Publié le 02 novembre 2016 par Daniel Leprecheur

Qu’en est-il exactement ?

Le portrait post-mortem : une mode victorienne

Durant la première partie du XIXème siècle, le daguerréotype s’impose comme une avancée capitale, qui annonce l’émergence sociale, technologique et artistique de la photographie. Le portrait devient très vite un phénomène de mode dans les milieux riches et bourgeois, … et cela jusque dans la mort.

En effet il devient rapidement de mise, dans les familles importantes, d’immortaliser les défunts sur leur lit de mort (on dispose par exemple de nombreux clichés d’hommes politiques décédés, ou d’auteurs comme Victor Hugo).

Cette tradition évolue vers des représentations qui imitent la vie. Les cadavres sont habillés et mis en scène dans leur milieu quotidien, avec leurs objets favoris. Assis sur un canapé, calés debout contre un portant spécialement destiné à cette scénographie, ils sont immortalisés dans une attitude ordinaire.

Leur proches n’hésitent pas à poser à leur côté : de nombreux documents iconographiques témoignent de véritables réunions familiales autour d’un parent, d’un enfant défunt. Les animaux domestiques étaient également ainsi honorés.

Outre la gestion du deuil, ces photographies d’un genre particulier constituaient souvent l’unique opportunité de conserver l’image du disparu, puisque la photographie était alors beaucoup moins usitée qu’aujourd’hui.

La photographie mortuaire aujourd’hui

Pratiquée telle quelle, comme une mise en scène de la mort, la photographie post mortem demeure utilisée en Europe de l’Est notamment. Il faut néanmoins reconnaître que cette coutume a perdu de son sens, avec notamment l’évolution de la notion de cadavre et du respect dû à la dépouille.

Aujourd’hui, qu’est-elle devenue ?

La photographie post mortem est désormais le fait principalement des médecins et scientifiques de la police médico légale, qui interviennent sur les lieux de mort violente et d’homicide, ainsi que durant l’autopsie. Leur but est d’identifier les victimes, de garder trace du positionnement des corps, de leurs attitudes, des lésions et blessures infligées, afin d’accumuler indices et preuves pour mener une enquête et étayer un procès.

On en retrouve également trace dans l’approche journalistique : on se souvient par exemple des photographies effectuées à l’ouverture des camps de concentration et qui ont révélé dans les journaux du monde entier les massacres perpétrés par les nazis ; on pense également aux clichés pris à Naples dans les grandes guerres entre clans mafieux, les images des cadavres des grands dictateurs exécutés comme Mussolini ou Saddam Hussein …

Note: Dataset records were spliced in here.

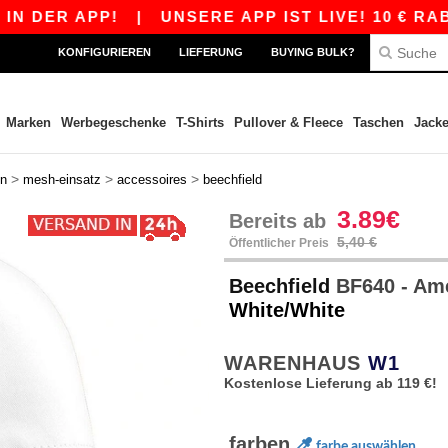
 APP!
|
UNSERE APP IST LIVE! 10 € RABATT A
KONFIGURIEREN
LIEFERUNG
BUYING BULK?
Marken
Werbegeschenke
T-Shirts
Pullover & Fleece
Taschen
Jack
>
>
>
en
mesh-einsatz
accessoires
beechfield
3.89€
Bereits ab
5,40 €
Öffentlicher Preis
Beechfield
BF640 - Ame
White/White
WARENHAUS
W1
Kostenlose Lieferung ab 119 €!
farben
farbe auswählen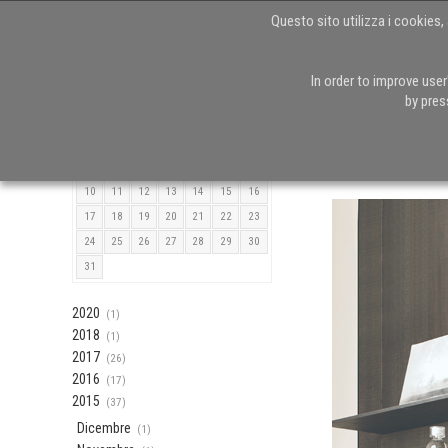
Questo sito utilizza i cookies, 
In order to improve use
Agosto 2026
by pres
Torna alla Home
L
M
M
G
V
S
D
1
2
Nobili Rubinett
3
4
5
6
7
8
9
10
11
12
13
14
15
16
17
18
19
20
21
22
23
24
25
26
27
28
29
30
31
2020
(1)
2018
(1)
2017
(26)
2016
(17)
2015
(37)
Dicembre
(1)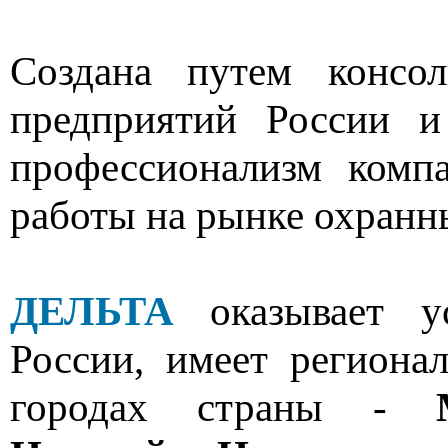
Создана путем консо
предприятий России и
профессионализм комп
работы на рынке охранны
ДЕЛЬТА
оказывает ус
России, имеет регион
городах страны -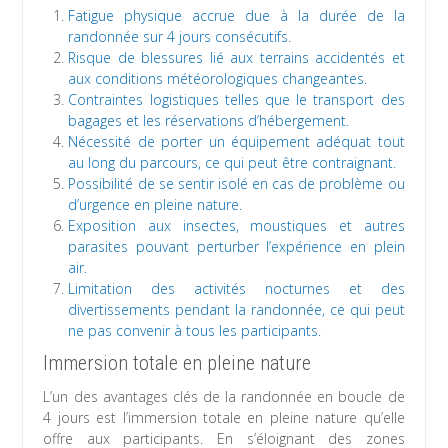
Fatigue physique accrue due à la durée de la
randonnée sur 4 jours consécutifs.
Risque de blessures lié aux terrains accidentés et
aux conditions météorologiques changeantes.
Contraintes logistiques telles que le transport des
bagages et les réservations d’hébergement.
Nécessité de porter un équipement adéquat tout
au long du parcours, ce qui peut être contraignant.
Possibilité de se sentir isolé en cas de problème ou
d’urgence en pleine nature.
Exposition aux insectes, moustiques et autres
parasites pouvant perturber l’expérience en plein
air.
Limitation des activités nocturnes et des
divertissements pendant la randonnée, ce qui peut
ne pas convenir à tous les participants.
Immersion totale en pleine nature
L’un des avantages clés de la randonnée en boucle de
4 jours est l’immersion totale en pleine nature qu’elle
offre aux participants. En s’éloignant des zones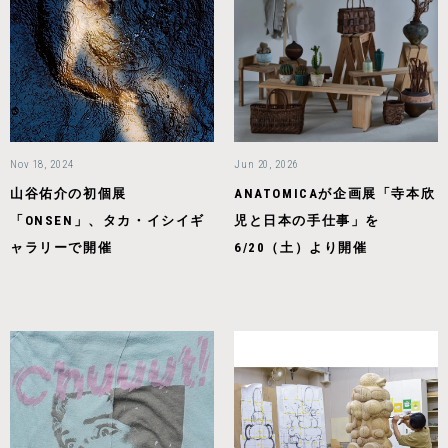
Nov 18, 2024
Jun 20, 2026
山谷佑介の初個展
ANATOMICAが企画展「寺本欣
「ONSEN」、タカ・イシイギ
児と日本の手仕事」を
ャラリーで開催
6/20（土）より開催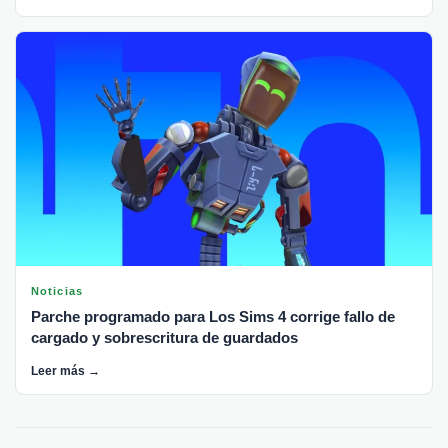
Noticias
Parche programado para Los Sims 4 corrige fallo de
cargado y sobrescritura de guardados
Leer más →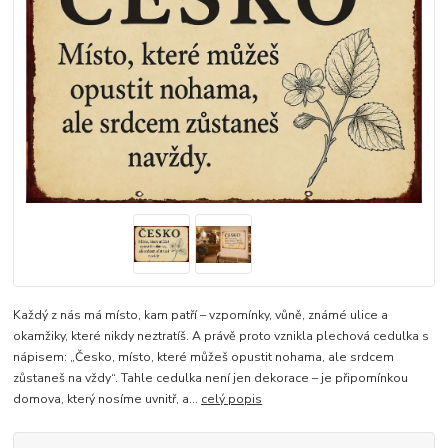
Každý z nás má místo, kam patří – vzpomínky, vůně, známé ulice a
okamžiky, které nikdy neztratíš. A právě proto vznikla plechová cedulka s
nápisem: „Česko, místo, které můžeš opustit nohama, ale srdcem
zůstaneš na vždy“. Tahle cedulka není jen dekorace – je připomínkou
domova, který nosíme uvnitř, a...
celý popis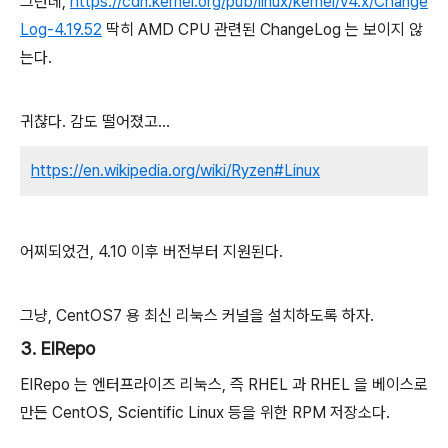
그런데,
https://cdn.kernel.org/pub/linux/kernel/v4.x/Change
Log-4.19.52
딱히 AMD CPU 관련된 ChangeLog 는 보이지 않
는다.
귀챦다. 감도 떨어졌고...
https://en.wikipedia.org/wiki/Ryzen#Linux
어찌되었건, 4.10 이후 버전부터 지원된다.
그냥, CentOS7 용 최신 리눅스 커널을 설치하도록 하자.
3. ElRepo
ElRepo 는 엔터프라이즈 리눅스, 즉 RHEL 과 RHEL 을 베이스로
만든 CentOS, Scientific Linux 등을 위한 RPM 저장소다.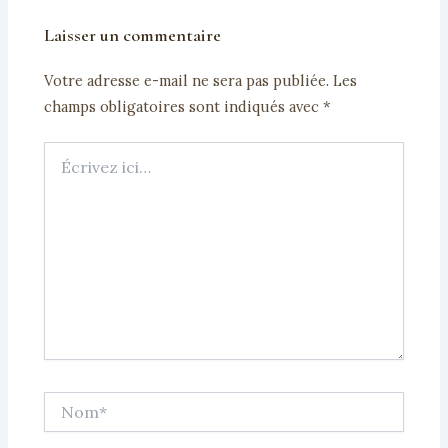
Laisser un commentaire
Votre adresse e-mail ne sera pas publiée.
Les
champs obligatoires sont indiqués avec
*
Écrivez
ici…
Nom*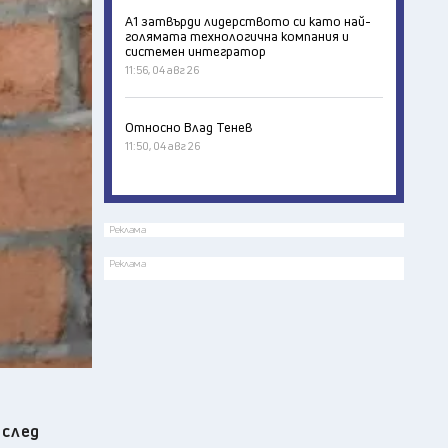
А1 затвърди лидерството си като най-
голямата технологична компания и
системен интегратор
11:56, 04 авг 26
Относно Влад Тенев
11:50, 04 авг 26
Реклама
Реклама
 след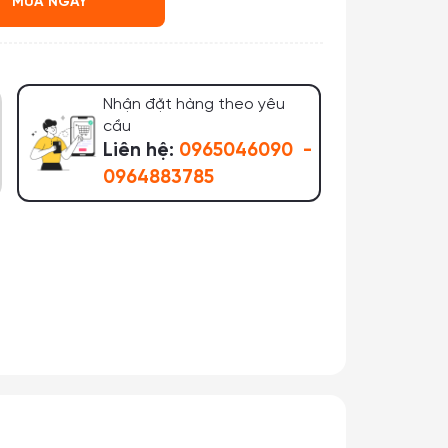
MUA NGAY
Nhận đặt hàng theo yêu
cầu
Liên hệ:
0965046090
-
0964883785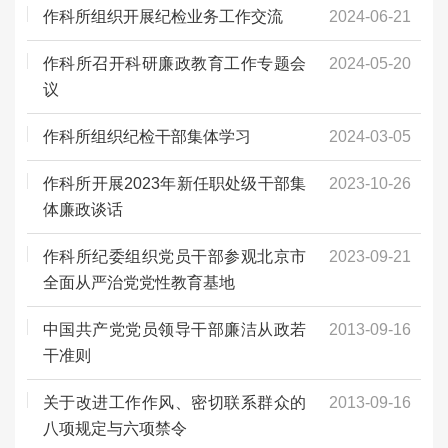
作科所组织开展纪检业务工作交流
2024-06-21
作科所召开科研廉政教育工作专题会
2024-05-20
议
作科所组织纪检干部集体学习
2024-03-05
作科所开展2023年新任职处级干部集
2023-10-26
体廉政谈话
作科所纪委组织党员干部参观北京市
2023-09-21
全面从严治党党性教育基地
中国共产党党员领导干部廉洁从政若
2013-09-16
干准则
关于改进工作作风、密切联系群众的
2013-09-16
八项规定与六项禁令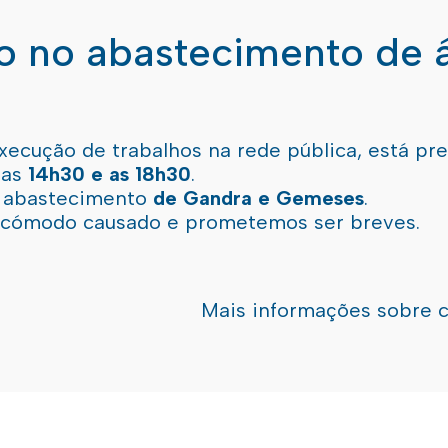
ão no abastecimento de 
xecução de trabalhos na rede pública, está pr
 as
14h30 e as 18h30
.
l abastecimento
de Gandra e Gemeses
.
incómodo causado e prometemos ser breves.
Mais informações sobre 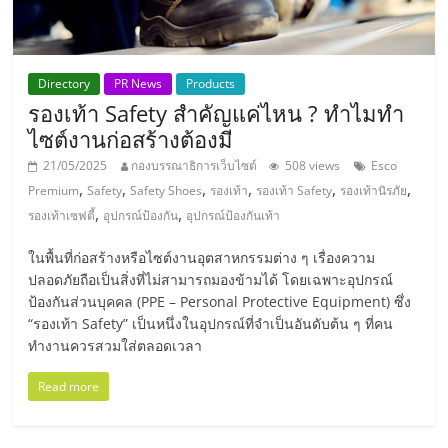
แฟ
รน
Directory
PR News
Products
ไชส์,
รองเท้า Safety สำคัญแค่ไหน ? ทำไมทำ
ไซต์งานก่อสร้างต้องมี
รวม
21/05/2025
กองบรรณาธิการเว็บไซต์
508 views
Esco
,
,
,
,
,
,
Premium
Safety
Safety Shoes
รองเท้า
รองเท้า Safety
รองเท้านิรภัย
แฟ
,
,
รองเท้าเซฟตี้
อุปกรณ์ป้องกัน
อุปกรณ์ป้องกันเท้า
ในพื้นที่ก่อสร้างหรือไซต์งานอุตสาหกรรมต่าง ๆ เรื่องความ
รน
ปลอดภัยถือเป็นสิ่งที่ไม่สามารถมองข้ามได้ โดยเฉพาะอุปกรณ์
ป้องกันส่วนบุคคล (PPE – Personal Protective Equipment) ซึ่ง
ไชส์
“รองเท้า Safety” เป็นหนึ่งในอุปกรณ์ที่จำเป็นอันดับต้น ๆ ที่คน
ทำงานควรสวมใส่ตลอดเวลา
ขาย
Read more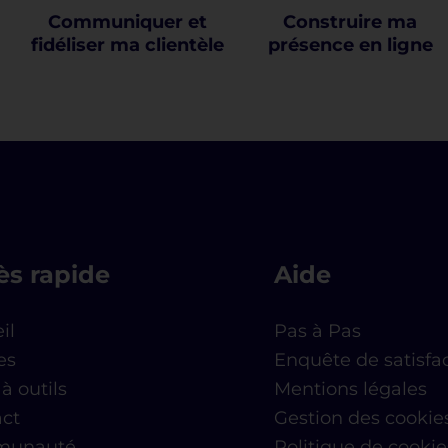
Image de Marque
Référencement SEO
Site internet
Journée Google Ateliers
Numériques à Saint-Laurent du
Var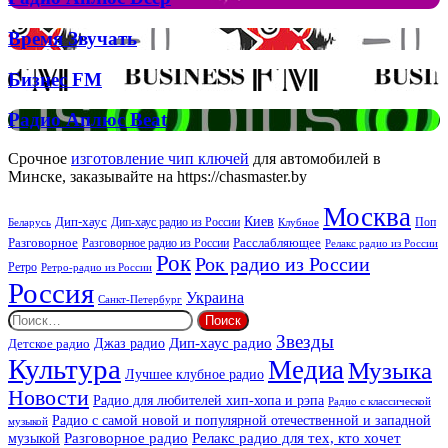
та
Аплюс
Брітні
Deep
Время
Время Звучать
Спірс
Звучать
Бизнес
Бизнес FM
FM
Радио
Радио Аплюс Beat
Аплюс
Beat
Срочное
изготовление чип ключей
для автомобилей в
Минске, заказывайте на https://chasmaster.by
Москва
Киев
Дип-хаус
Дип-хаус радио из России
Клубное
Поп
Беларусь
Разговорное
Расслабляющее
Разговорное радио из России
Релакс радио из России
Рок
Рок радио из России
Ретро
Ретро-радио из России
Россия
Украина
Санкт-Петербург
Найти:
Звезды
Дип-хаус радио
Джаз радио
Детское радио
Культура
Медиа
Музыка
Лучшее клубное радио
Новости
Радио для любителей хип-хопа и рэпа
Радио с классической
Радио с самой новой и популярной отечественной и западной
музыкой
музыкой
Разговорное радио
Релакс радио для тех, кто хочет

Citons également la survivance de la photographie mortuaire artistique avec le travail d’artistes comme Joël Peter Witkin ou Andres Serrano dont la série The Morgue datée de 1992 représente des corps de victimes photographiées dans un institut médico-légal, dans des attitudes qui évoquent les statues baroques italiennes du XVIIème siècle.

Le point de vue de la loi

Est-il aujourd’hui encore possible de photographier ses morts ?

En théorie rien ne s’y oppose, et toute personne est en droit de conserver le portrait d’un époux, d’un parent ou d’un enfant sur son lit de mort ou dans son cercueil.

Cependant il faut toujours garder en mémoire que le corps humain, même défunt, doit être respecté, ainsi que le stipule l’article 16-1-1 du Code civil, lui-même issu de la loi du 19 décembre 2008, relative à la législation funéraire.

Ce respect suppose par exemple que ces photos ne soient pas divulguées n’importe comment sur internet, ou vendues au plus offrant.

C’est alors qu’intervient le droit à l’image ainsi que le respect de la vie privée tel que l’expose l’article  9 du code civil. Photographier une victime de meurtre et diffuser ce cliché est à la fois inconvenant et irrespectueux du droit d’autrui. C’est aussi valable quand un paparazzi cherche à photographier une star défunte.